First, as far as I know, exported obj files aren't uvmapped, and even if they are they are tiled. AO needs unique uv space to be correct. In some cases you can overlap, but you can't bake it overlapped. So you'd have to uv map the entire level.

 

Then you get to texture size. How many 256x256 textures would it take to cover the uv for an entire map? And laying out lights for each area? Real easy to bake a room, or outside of buildings or an object. But trying to light an entire map for good AO.

 

Remember that tutorial is for an 'arena map'. All it is is a large open courtyard, that could take a few hours to set-up and bake properly and get the desired results. Now add a full castle, city streets, sewers...

 

With any baked AO there is going to be the overlay texture performance issue and texture size. But in an engine like Hammer it bakes the maps during compile. You can set the resolution of them while textureing (on top of a roof you can make the res very low, players won't see it much and it won't get many light bounce...).

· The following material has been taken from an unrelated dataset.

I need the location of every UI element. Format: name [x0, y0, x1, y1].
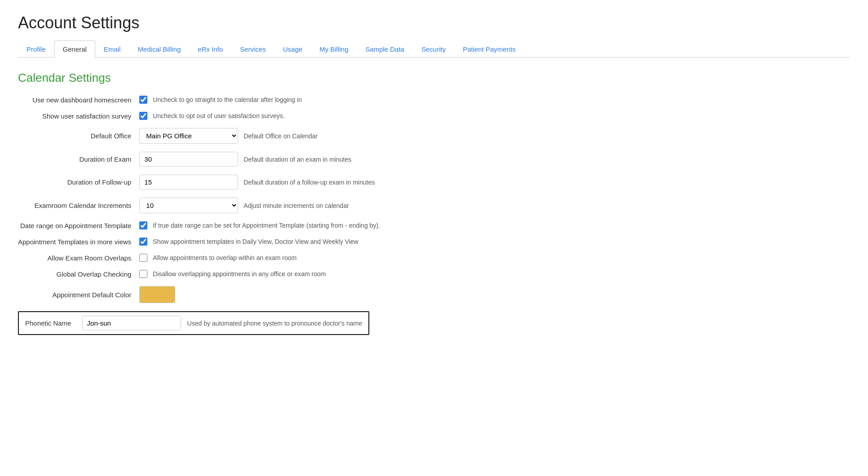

You don't need extra objects, the AO maps are built into the map so you don't have to find/distribute them...

 

You also could not just make one AO object, the entire thing would always render even through closed portals, so then you also have to account for where to break it up (based on portals). That could add alot of compleity to even simple areas.

 

Sure, it can improve the looks, but it is a very difficult task to perform everytime someone makes a map.

 

What we truly need is coding bult in to the compiler/renderer that pre bakes AO using the ambient world light.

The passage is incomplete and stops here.